Immunological consequences
The severe reduction in iNKT cells in CD27-deficient patients during massive EBV-LPD (i.e. Patients 1 and 6; Table 1 and Online Supplementary Figure S1) may further support a primary role of iNKT cells for EBV-LPD pathogenesis as described previously in SAP, XIAP and ITK deficiency,25249 implicating that the CD70-CD27 axis acts as a co-stimulatory requirement for development and/or maintenance of iNKT cells, or it may be a secondary phenomenon.
Similar to other subtle T-cell disorders, such as SAP-, XIAP- and ITK deficiency, our data suggest that immunity against other viral infections does not seem as severely compromised in human CD27 deficiency.

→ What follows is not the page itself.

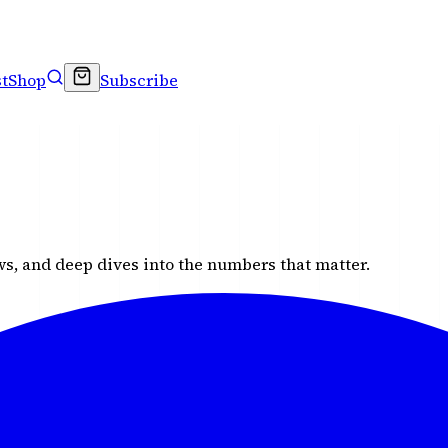
t
Shop
Subscribe
s, and deep dives into the numbers that matter.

Other clinically relevant consequences of CD27 dysfunction might include: i) decreased memory formation to viral (including vaccine protein) antigens;264 and ii) perturbed anti-tumor immunity of T cells,27 γδT cells,28 and NK cells,3029 potentially leading to an increased risk of other malignomas in addition to EBV-lymphomas. It is likely that more individuals with dysfunctional CD27 will be identified among patient cohorts with hypogamma-globulinemia (with or without EBV-LPD) and absent CD27-expressing memory B cells, potentially leading to the recognition of CD27 deficiency as a novel, albeit probably a rare, combined immunodeficiency.3331 Of note, Patients 1 and 3 also showed expansion of transitional and CD21 B cells, which is reportedly associated with increased risks of lymphadenopathy, splenomegaly, and granuloma formation in CVID, similar to XLP patients.34
Conclusions
CD27 deficiency should be considered in all patients with hypogammaglobulinemia or unusually severe causes of EBV infection in order to allow for an individualized treatment based upon the experience with this condition so far. Our results illustrate that modern genomic technologies such as WES may identify and confirm disease-causing mutations in monogenetic recessive diseases even with limited numbers of affected individuals. Future studies to clarify the cellular pathomechanistic consequences of CD27 deficiency are warranted.
Acknowledgments
The authors thank the patients’ families and the staff of the immunology outpatient clinics and hematology-oncology wards for their co-operation, Drs. H. Gadner, A. Heitger, and G. Mann (Vienna) for their support in experimental analyses, clinical advice, and helpful comments, Dr. S. Ehl and his team (Freiburg) for critical review of the manuscript and HLH diagnostics including NK cytotoxicity assays, and Dr. W. Schwinger (Graz) for TCR Vβ spectratyping. The authors from Vienna thank Drs. M. Eibl and H. Wolf for referral of Family A and constructive discussions.
Footnotes
- ↵* ES and SD contributed equally to this work;
- ↵# AB, KBoztug, KBienemann and MGS contributed equally to this work.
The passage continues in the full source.